REQUIRED ACTION: Reproduce the top of the data verbatim, through and including the line that contains "die Häuschen und".

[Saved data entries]
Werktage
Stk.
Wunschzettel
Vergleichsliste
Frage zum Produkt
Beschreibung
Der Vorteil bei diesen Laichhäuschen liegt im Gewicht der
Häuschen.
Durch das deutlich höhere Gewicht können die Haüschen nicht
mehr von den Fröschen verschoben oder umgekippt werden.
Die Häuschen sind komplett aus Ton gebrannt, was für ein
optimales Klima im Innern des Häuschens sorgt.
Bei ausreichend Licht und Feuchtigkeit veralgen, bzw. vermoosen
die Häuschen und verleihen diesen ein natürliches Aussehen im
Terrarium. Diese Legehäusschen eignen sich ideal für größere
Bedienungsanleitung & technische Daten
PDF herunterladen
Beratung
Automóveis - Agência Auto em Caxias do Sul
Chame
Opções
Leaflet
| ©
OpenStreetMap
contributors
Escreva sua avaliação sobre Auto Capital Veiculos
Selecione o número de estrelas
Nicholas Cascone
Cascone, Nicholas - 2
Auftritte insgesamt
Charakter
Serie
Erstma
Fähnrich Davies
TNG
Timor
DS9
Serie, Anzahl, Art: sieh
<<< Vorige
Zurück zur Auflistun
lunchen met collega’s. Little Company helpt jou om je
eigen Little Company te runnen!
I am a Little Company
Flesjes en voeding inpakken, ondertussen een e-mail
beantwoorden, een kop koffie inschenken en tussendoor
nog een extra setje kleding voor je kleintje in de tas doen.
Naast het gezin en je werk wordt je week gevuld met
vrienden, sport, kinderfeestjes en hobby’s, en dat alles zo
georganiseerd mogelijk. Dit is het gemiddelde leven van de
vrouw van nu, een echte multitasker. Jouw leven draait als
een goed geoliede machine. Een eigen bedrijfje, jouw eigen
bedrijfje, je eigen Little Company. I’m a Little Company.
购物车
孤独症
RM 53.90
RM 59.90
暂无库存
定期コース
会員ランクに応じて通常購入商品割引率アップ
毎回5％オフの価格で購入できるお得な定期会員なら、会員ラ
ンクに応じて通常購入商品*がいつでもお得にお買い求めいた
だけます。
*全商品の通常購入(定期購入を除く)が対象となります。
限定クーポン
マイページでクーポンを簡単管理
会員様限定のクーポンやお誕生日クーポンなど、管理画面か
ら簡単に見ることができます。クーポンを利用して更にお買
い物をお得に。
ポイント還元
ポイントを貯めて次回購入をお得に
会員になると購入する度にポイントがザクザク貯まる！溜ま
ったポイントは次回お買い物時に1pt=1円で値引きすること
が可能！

RESULT FOR THIS TASK:
Werktage
Stk.
Wunschzettel
Vergleichsliste
Frage zum Produkt
Beschreibung
Der Vorteil bei diesen Laichhäuschen liegt im Gewicht der
Häuschen.
Durch das deutlich höhere Gewicht können die Haüschen nicht
mehr von den Fröschen verschoben oder umgekippt werden.
Die Häuschen sind komplett aus Ton gebrannt, was für ein
optimales Klima im Innern des Häuschens sorgt.
Bei ausreichend Licht und Feuchtigkeit veralgen, bzw. vermoosen
die Häuschen und verleihen diesen ein natürliches Aussehen im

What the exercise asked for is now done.